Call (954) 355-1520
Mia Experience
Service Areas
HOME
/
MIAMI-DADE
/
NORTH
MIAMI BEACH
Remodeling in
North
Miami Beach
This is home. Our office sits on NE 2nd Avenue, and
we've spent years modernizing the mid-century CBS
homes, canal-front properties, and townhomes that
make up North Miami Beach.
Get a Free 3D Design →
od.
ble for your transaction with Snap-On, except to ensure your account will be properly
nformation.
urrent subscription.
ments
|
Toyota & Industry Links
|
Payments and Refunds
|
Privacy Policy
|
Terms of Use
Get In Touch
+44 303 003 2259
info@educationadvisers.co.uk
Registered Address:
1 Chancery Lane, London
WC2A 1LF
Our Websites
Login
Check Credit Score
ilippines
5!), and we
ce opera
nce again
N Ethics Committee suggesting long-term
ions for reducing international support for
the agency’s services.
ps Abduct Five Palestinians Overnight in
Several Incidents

| Try it |
In the records above, locate the line that contains "Our Websites". Repeat it and every line after it, exactly, and nothing else.

| Written solution |
Our Websites
Login
Check Credit Score
ilippines
5!), and we
ce opera
nce again
N Ethics Committee suggesting long-term
ions for reducing international support for
the agency’s services.
ps Abduct Five Palestinians Overnight in
Several Incidents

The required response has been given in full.